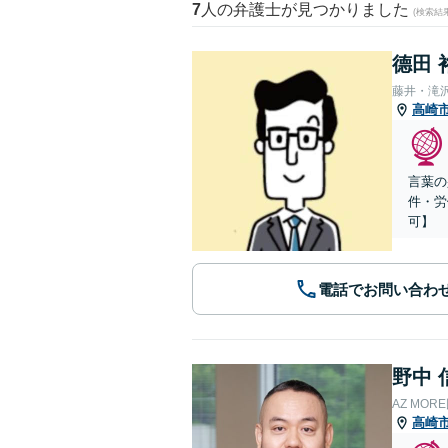
7
人の弁護士が見つかりました
(検索結
德田 
藤井・滝
高崎
言葉の
件・労
可】
電話でお問い合わ
野中 
AZ MO
高崎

────────────────────────────────────────

What you are asked to do: Exact wording is required throughout: write out all the records, but no pictures.

Solution to this problem:
7
人の弁護士が見つかりました
(検索結
德田 
藤井・滝
高崎
言葉の
件・労
可】
電話でお問い合わ
野中 
AZ MO
高崎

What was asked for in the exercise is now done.